The Falling
A tree in the forest falls. If no one is there to hear, does it really fall? We always ask the wrong question. It’s not how we know, but why.
Life is both tree and forest. Like psychedelic drugs or fulfilled desire, nature soothes the brain. This oneness feels so real; as true as childhood – secure in a seamless world of parental love. From this simple faith all other memory flows.
Morning dew glistens. We are leaf and light as we touch the moisture then lick our fingertips. Everything now molecular, either water or its absence, even the murmur of the warm breeze and the textured, silent bark.
A more tactile oneness, yet only one more moment. Fecundity passes, the cycle spins, seasons go then come then go again whether blossoming branch or decaying log.

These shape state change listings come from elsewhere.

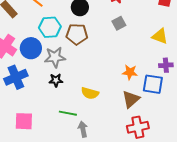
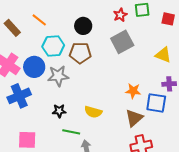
gray square: (119, 23) -> (122, 42), size x1.6
black star: (56, 80) -> (59, 111), moved

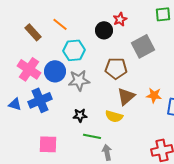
red star: (120, 15) -> (120, 19), moved
brown pentagon: (80, 53) -> (116, 68), moved
brown triangle: (134, 118) -> (126, 96), moved

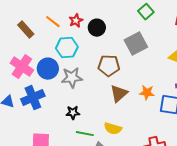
green square: (163, 14) -> (146, 12), moved, turned -35
red star: (120, 19) -> (76, 21), moved
yellow semicircle: (114, 116) -> (113, 129), moved

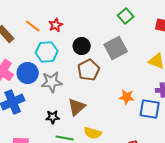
black circle: (97, 28) -> (82, 46), moved
brown pentagon: (109, 66) -> (89, 70), turned -30
brown triangle: (119, 94) -> (77, 107), moved

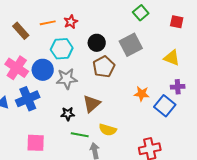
orange line: (33, 26) -> (48, 23), turned -49
blue square: (150, 109) -> (165, 106), turned 30

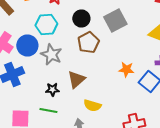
gray star: (67, 79) -> (51, 54), turned 30
green line: (80, 135) -> (48, 110), moved

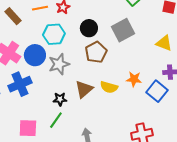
gray star: (51, 54) -> (59, 64), turned 30
yellow semicircle: (92, 106) -> (109, 87), moved
green line: (48, 110) -> (56, 120), turned -66

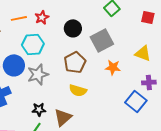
black circle: (89, 28) -> (73, 28), moved
orange star: (134, 79) -> (113, 67), moved
yellow semicircle: (109, 87) -> (78, 90), moved
brown triangle: (84, 89) -> (63, 117), moved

Like any other rush, oneness evaporates. We work and fuck and dream and wake. Our mind is in the biological husk, but in control of that husk is the lie we only gradually accept as such. We suspect for a long time but always too busy to know the ceaseless, cellular documentation. The ultimate physical act is a final shrug and smile.
Then we can be at peace. We’ve walked the silver cord. The soil knows which root makes what sound no matter who hears or not. Our ears incidental to the noise, because rustle or crack or thud is not who we are. We’re not the upright or the fallen, we’re the falling.